I’m going to talk about inspirational romance today for my writing workshop. As many of you know, I’m almost finished with writing an inspirational romance right now.
Avon publisher Liate Stehlik notes, “Inspirational romance is an important category in both the romance market and the Christian fiction market.” It seems that both erotic romance and inspirational romance are doing well. During one of my chats, I posted an excerpt of my inspirational romance, No Greater Loss. The excerpt dealt with a character’s near death experience and how she saw her loved ones in heaven. After reading this excerpt and entering my contest, a reader said, “I never read an Inspirational. Diane, does this mean they are related to religion or is that called something else?”
I thought this was an excellent question. I like RWA’s definition of Inspirational Romance which is “a romantic novel with religious faith as a significant element of the story.” I think it’s important to explain what Christian publishers want in their inspirational romances, but I want to add here that No Greater Loss doesn’t fit their guidelines. Publishers such as, Steeple Hill Love Inspired line, Barbour & Company, Zondervan, Bethany House, and Tyndale have strict requirements.
The following list is what the above publishers look for in their inspirational romances:
No foul language, taking the Lord’s name in vain, euphemisms for curses (heck, darn, gosh) and no scenes containing violent content.
No dancing, no alcohol consumption by Christian characters.
No graphic love scenes. In an inspirational romance, they are non-existent and unacceptable. No staying overnight alone together. The characters should not make love unless they are married. Inspirationals are “sweet” romances. Any physical interactions (i.e., kissing, hugging) should emphasize emotional tenderness rather than sexual desire or sensuality.
Do not preach. An element of faith must be present in the books, and should be well-integrated into the plot. The conflict between the characters should be an emotional one. The hero and heroine might be struggling to accept the Christian faith or can be active church members. By the end of the story, hero and heroine must be both believers and members of a church community.

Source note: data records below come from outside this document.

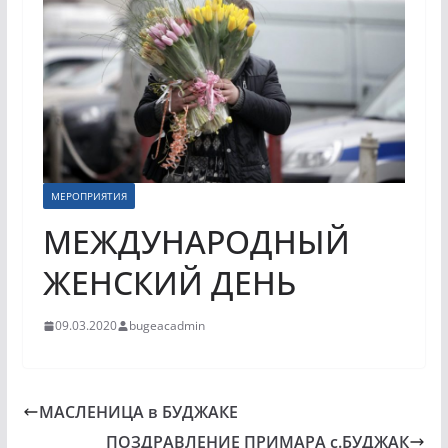
МЕРОПРИЯТИЯ
МЕЖДУНАРОДНЫЙ
ЖЕНСКИЙ ДЕНЬ
09.03.2020
bugeacadmin
МАСЛЕНИЦА в БУДЖАКЕ
ПОЗДРАВЛЕНИЕ ПРИМАРА с.БУДЖАК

Okay, this is how my inspirational romance differs. I’ll start with the foul language because two secondary characters use a few swear words. The main characters never use any, but the young arsonist and his girlfriend swear when they’re fighting over a major life changing event. I couldn’t imagine their characters not swearing at two crucial points in the story line. However, a reviewer was offended that an inspirational would have any swear words in it at all. I understand her point of view. I asked several Christians what they thought of these two characters using foul language, and all of them gave me strange looks because they didn’t remember this language being used in my book. My editor was surprised at the reviewer’s comment because she said that Christians do use swear words.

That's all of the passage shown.